1. Develop an understanding of the application, of the relevant prior knowledge, and of the end user's goals.
2. Create a target data set to be used for discovery.
3. Clean and preprocess data (including handling missing data fields, noise in the data, accounting for time series, and known changes).
4. Reduce the number of variables and find invariant representations of data if possible.
5. Choose the data-mining task (classification, regression, clustering, etc.).
6. Choose the data-mining algorithm.
7. Search for patterns of interest (this is the actual data mining).
8. Interpret the pattern mined. If necessary, iterate through any of steps 1 through 7.
9. Consolidate knowledge discovered and prepare a report.
The first two steps-understanding the application and determining the target data to be used for discovery-are common to all forms of data analysis. These steps include knowing what relevant prior knowledge exists, the goals of the project, and what data exist. If a data warehouse is available, its metadata help in pinpointing what data exist. The third step-cleaning and preprocessing the data-is the usual one used in preparing data for warehousing. Organizational data are cleaned and validated before being put in the warehouse. For knowledge discovery, further preprocessing is used to remove outliers and noise in the data.
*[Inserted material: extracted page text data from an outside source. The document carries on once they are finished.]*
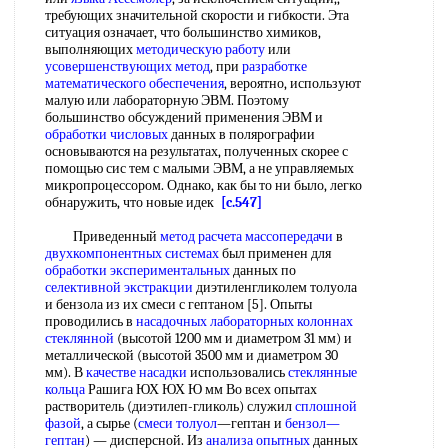
требующих значительной скорости и гибкости. Эта
ситуация означает, что большинство химиков,
выполняющих
методическую работу
или
усовершенствующих метод
, при
разработке
математического обеспечения
, вероятно, используют
малую или лабораторную ЭВМ. Поэтому
большинство обсуждений применения ЭВМ и
обработки числовых
данных в полярографии
основываются на результатах, полученных скорее с
помощью сис тем с малыми ЭВМ, а не управляемых
микропроцессором. Однако, как бы то ни было, легко
обнаружить, что новые идек
[c.547]
Приведенный
метод расчета массопередачи
в
двухкомпонентных системах
был применен для
обработки экспериментальных
данных по
селективной экстракции
диэтиленгликолем толуола
и бензола из их смеси с гептаном [5]. Опыты
проводились в
насадочных лабораторных
колоннах
стеклянной
(высотой 1200 мм и диаметром 31 мм) и
металлической (высотой 3500 мм и диаметром 30
мм). В
качестве насадки
использовались
стеклянные
кольца
Рашига ЮХ ЮХ Ю мм Во всех опытах
растворитель (диэтилеп-гликоль) служил
сплошной
фазой
, а сырье (
смеси толуол
—гептан и
бензол—
гептан
) — дисперсной. Из
анализа опытных
данных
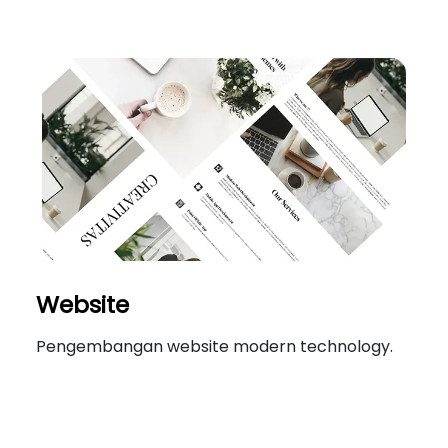
Website
Pengembangan website modern technology.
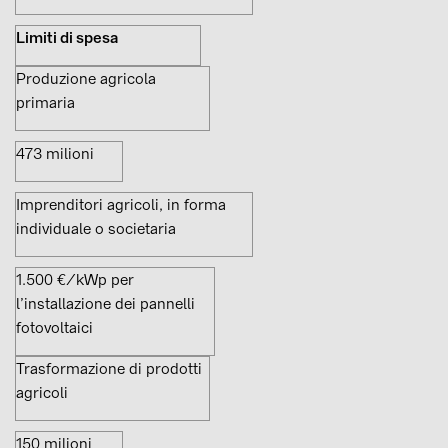
Limiti di spesa
Produzione agricola
primaria
473 milioni
Imprenditori agricoli, in forma
individuale o societaria
1.500 €/kWp per
l’installazione dei pannelli
fotovoltaici
Trasformazione di prodotti
agricoli
150 milioni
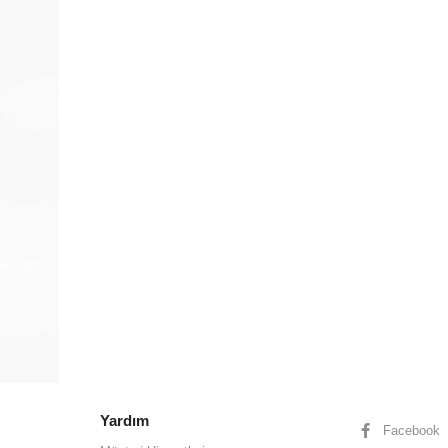
Yardım
Facebook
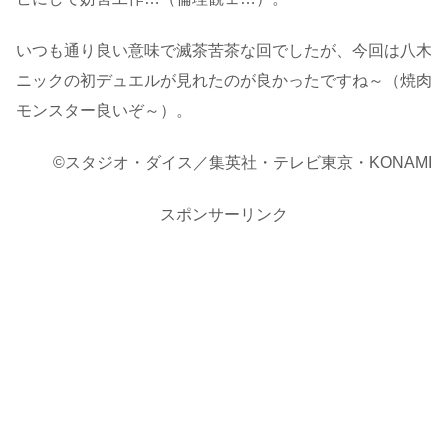
いつも通り良い意味で滅茶苦茶な回でしたが、今回は八木
ニックの初デュエルが見れたのが良かったですね～（焼肉
モンスター良いぞ～）。
©スタジオ・ダイス／集英社・テレビ東京・KONAMI
スポンサーリンク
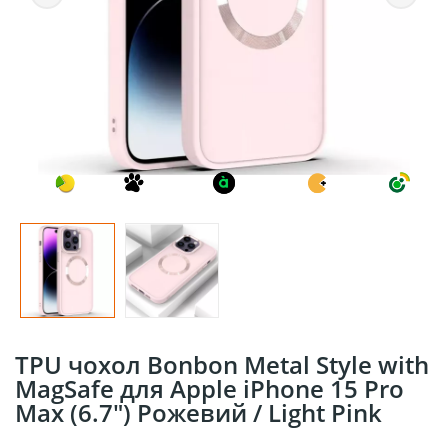
TPU чохол Bonbon Metal Style with
MagSafe для Apple iPhone 15 Pro
Max (6.7") Рожевий / Light Pink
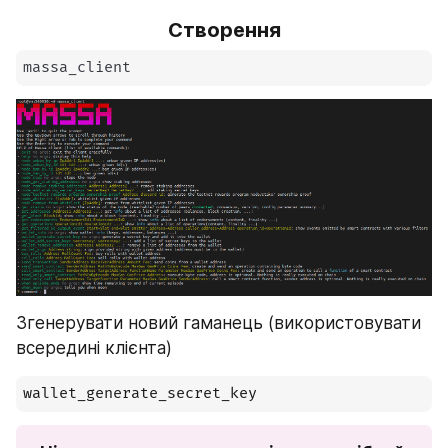
Створення
massa_client
Згенерувати новий гаманець (використовувати 
всередині клієнта)
wallet_generate_secret_key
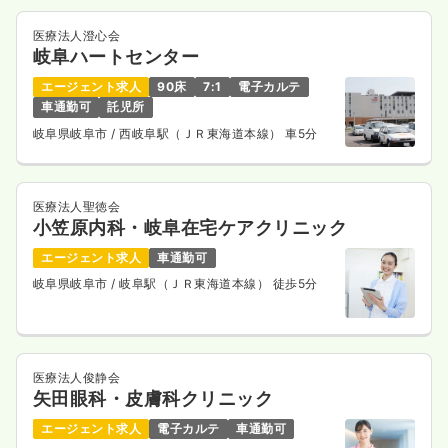
医療法人澄心会
岐阜ハートセンター
エージェント求人
90床
7:1
電子カルテ
車通勤可
託児所
岐阜県岐阜市
/ 西岐阜駅（ＪＲ東海道本線） 車5分
医療法人聖徳会
小笠原内科・岐阜在宅ケアクリニック
エージェント求人
車通勤可
岐阜県岐阜市
/ 岐阜駅（ＪＲ東海道本線） 徒歩5分
医療法人俊静会
矢田眼科・皮膚科クリニック
エージェント求人
電子カルテ
車通勤可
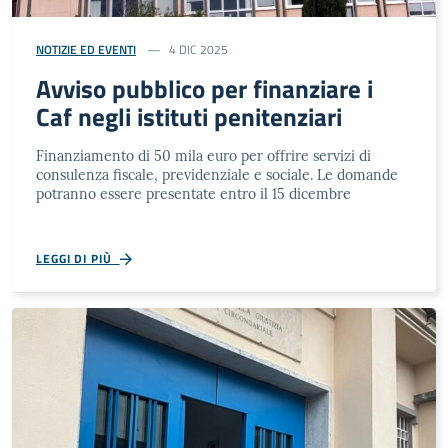
NOTIZIE ED EVENTI
4 DIC 2025
Avviso pubblico per finanziare i
Caf negli istituti penitenziari
Finanziamento di 50 mila euro per offrire servizi di
consulenza fiscale, previdenziale e sociale. Le domande
potranno essere presentate entro il 15 dicembre
LEGGI DI PIÙ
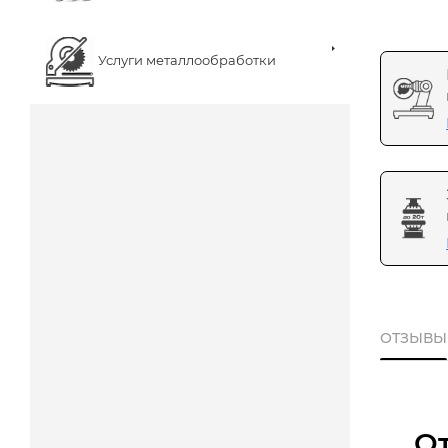
Услуги металлообработки
ОТЗЫВЫ
О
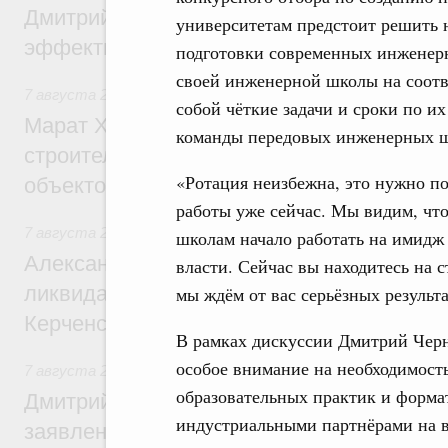
Дмитрий Патрушев: Синхронизация госп
университетам предстоит решить н
эффективность поддержки сельских тер
подготовки современных инженерн
своей инженерной школы на соотве
7 августа 2026
,
Экономика городов. Городская среда
собой чёткие задачи и сроки по и
Марат Хуснуллин: «Единый заказчик» з
команды передовых инженерных ш
строительство и реконструкцию более 3
«Ротация неизбежна, это нужно п
объектов
работы уже сейчас. Мы видим, чт
7 августа 2026
,
Чрезвычайные ситуации и ликвидация их 
школам начало работать на имидж 
Александр Козлов провёл заседание пра
власти. Сейчас вы находитесь на с
ликвидации последствий чрезвычайной с
мы ждём от вас серьёзных результ
Керченском проливе
В рамках дискуссии Дмитрий Чер
особое внимание на необходимос
7 августа 2026
,
Среднее профессиональное образование
образовательных практик и форма
Дмитрий Чернышенко: Установлен рекорд
индустриальными партнёрами на 
заявлений от абитуриентов колледжей и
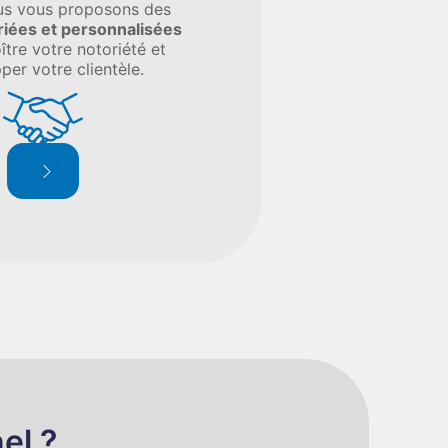
us vous proposons des
riées et personnalisées
ître votre notoriété et
per votre clientèle.
el ?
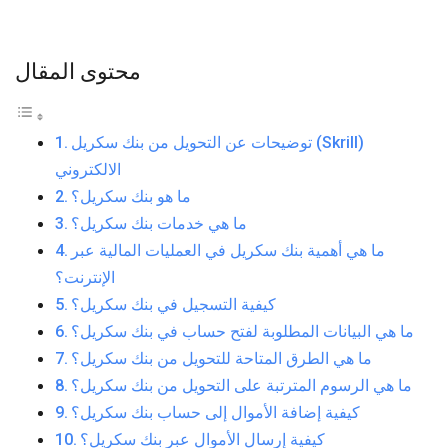
محتوى المقال
توضيحات عن التحويل من بنك سكريل (Skrill)
الالكتروني
ما هو بنك سكريل؟
ما هي خدمات بنك سكريل؟
ما هي أهمية بنك سكريل في العمليات المالية عبر
الإنترنت؟
كيفية التسجيل في بنك سكريل؟
ما هي البيانات المطلوبة لفتح حساب في بنك سكريل؟
ما هي الطرق المتاحة للتحويل من بنك سكريل؟
ما هي الرسوم المترتبة على التحويل من بنك سكريل؟
كيفية إضافة الأموال إلى حساب بنك سكريل؟
كيفية إرسال الأموال عبر بنك سكريل؟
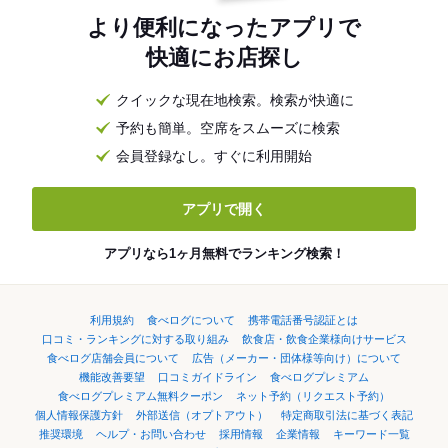
より便利になったアプリで
快適にお店探し
クイックな現在地検索。検索が快適に
予約も簡単。空席をスムーズに検索
会員登録なし。すぐに利用開始
アプリで開く
アプリなら1ヶ月無料でランキング検索！
利用規約
食べログについて
携帯電話番号認証とは
口コミ・ランキングに対する取り組み
飲食店・飲食企業様向けサービス
食べログ店舗会員について
広告（メーカー・団体様等向け）について
機能改善要望
口コミガイドライン
食べログプレミアム
食べログプレミアム無料クーポン
ネット予約（リクエスト予約）
個人情報保護方針
外部送信（オプトアウト）
特定商取引法に基づく表記
推奨環境
ヘルプ・お問い合わせ
採用情報
企業情報
キーワード一覧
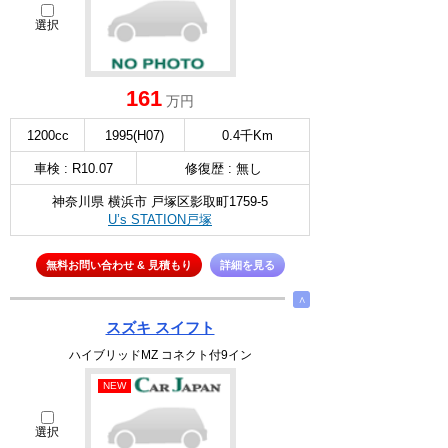
選択
161
万円
1200cc
1995(H07)
0.4千Km
車検 : R10.07
修復歴 : 無し
神奈川県 横浜市 戸塚区影取町1759-5
U’s STATION戸塚
無料お問い合わせ & 見積もり
詳細を見る
∧
スズキ スイフト
ハイブリッドMZ コネクト付9イン
NEW
選択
The fourth and fifth steps involve reducing the number of variables and choosing the data classification task. With too many variables, it becomes difficult to make sense of the results. Therefore, the analyst applies dimensionality reduction or transformation techniques and tries to find representations of the data that are invariant.
KDD involves looking in the data for such factors as:
Associations: things done together (e.g., buying groceries).
Sequences: events occurring over time (e.g., house, refrigerator).
Classifications: rules for recognizing patterns (e.g., days on which restaurant customers arrive and what they order).
Clusters: defining new groups (e.g., market segments).
Forecasting: predictions from time series (e.g., stock market fluctuation).
The sixth and seventh steps (choosing the data-mining algorithm and searching for patterns) are the heart of the KDD process. The algorithm selected depends on the task to be performed. It is in these steps that the actual mining is done. They involve fitting models or determining patterns from the warehouse data. Patterns are represented according to classification rules or trees, regression functions, or other knowledge or model representation methods, clustering, and sequences.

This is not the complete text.